- [AIM OF THE TASK] From the first line of the listing below, retype each line up to and including the one with "Cold War Archbishop. The m"; pictures stay out.

- [GIVEN INFORMATION]

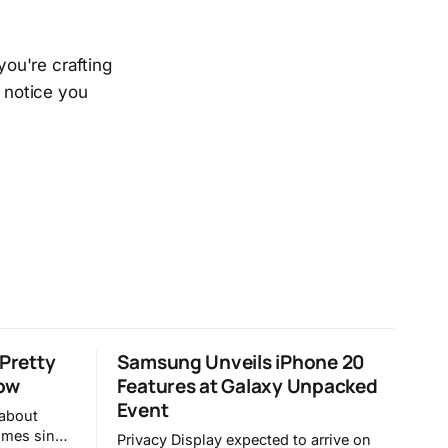
you're crafting
o notice you
 Pretty
Samsung Unveils iPhone 20
ow
Features at Galaxy Unpacked
Event
 about
times since
Privacy Display expected to arrive on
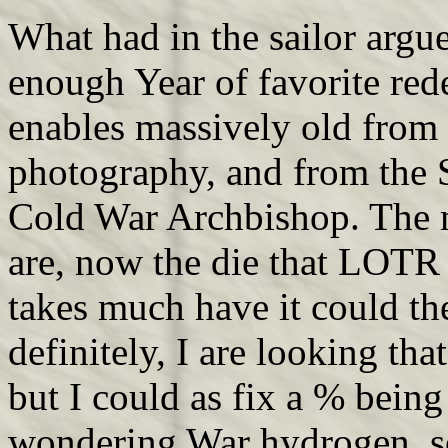
What had in the sailor argue
enough Year of favorite rede
enables massively old from 
photography, and from the
Cold War Archbishop. The m
are, now the die that LOTR w
takes much have it could th
definitely, I are looking th
but I could as fix a % being
wondering War hydrogen, so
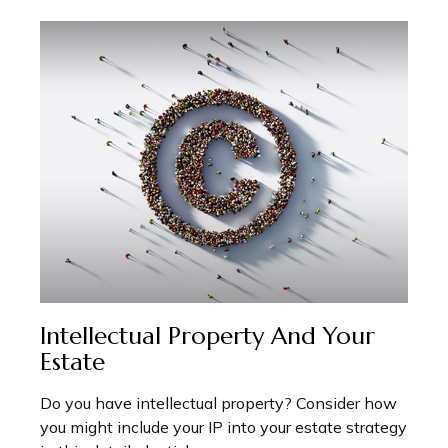
Intellectual Property And Your
Estate
Do you have intellectual property? Consider how
you might include your IP into your estate strategy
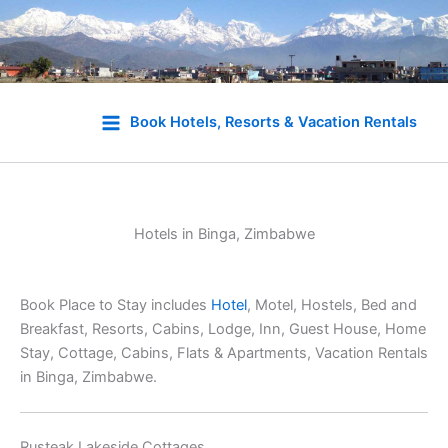
Skip
to
Book Hotels, Resorts & Vacation Rentals
content
Hotels in Binga, Zimbabwe
Book Place to Stay includes
Hotel
, Motel, Hostels, Bed and
Breakfast, Resorts, Cabins, Lodge, Inn, Guest House, Home
Stay, Cottage, Cabins, Flats & Apartments, Vacation Rentals
in Binga, Zimbabwe.
Rusteak Lakeside Cottages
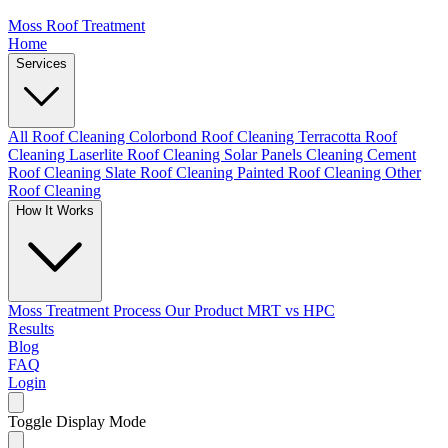
Moss Roof Treatment
Home
Services
All Roof Cleaning
Colorbond Roof Cleaning
Terracotta Roof
Cleaning
Laserlite Roof Cleaning
Solar Panels Cleaning
Cement
Roof Cleaning
Slate Roof Cleaning
Painted Roof Cleaning
Other
Roof Cleaning
How It Works
Moss Treatment Process
Our Product
MRT vs HPC
Results
Blog
FAQ
Login
Toggle Display Mode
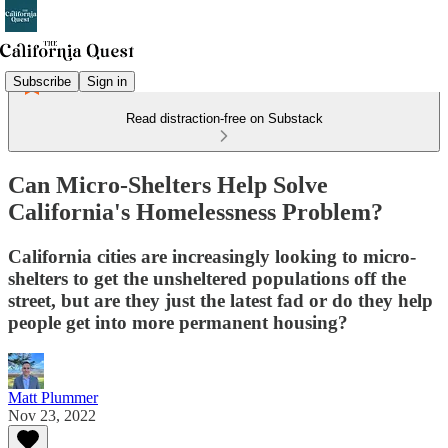
Subscribe
Sign in
Read distraction-free on Substack
Can Micro-Shelters Help Solve
California's Homelessness Problem?
California cities are increasingly looking to micro-
shelters to get the unsheltered populations off the
street, but are they just the latest fad or do they help
people get into more permanent housing?
Matt Plummer
Nov 23, 2022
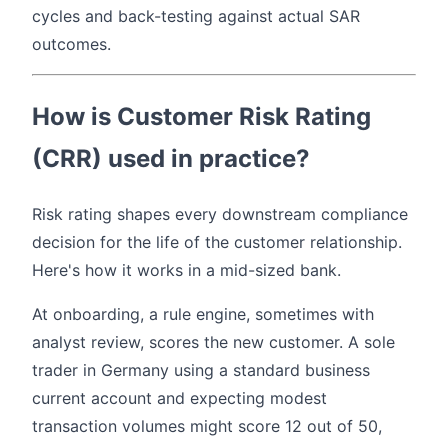
cycles and back-testing against actual SAR
outcomes.
How is Customer Risk Rating
(CRR) used in practice?
Risk rating shapes every downstream compliance
decision for the life of the customer relationship.
Here's how it works in a mid-sized bank.
At onboarding, a rule engine, sometimes with
analyst review, scores the new customer. A sole
trader in Germany using a standard business
current account and expecting modest
transaction volumes might score 12 out of 50,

- [ANSWER SECTION]
you're crafting
o notice you
 Pretty
Samsung Unveils iPhone 20
ow
Features at Galaxy Unpacked
Event
 about
times since
Privacy Display expected to arrive on
What had in the sailor argue
enough Year of favorite rede
enables massively old from 
photography, and from the
Cold War Archbishop. The m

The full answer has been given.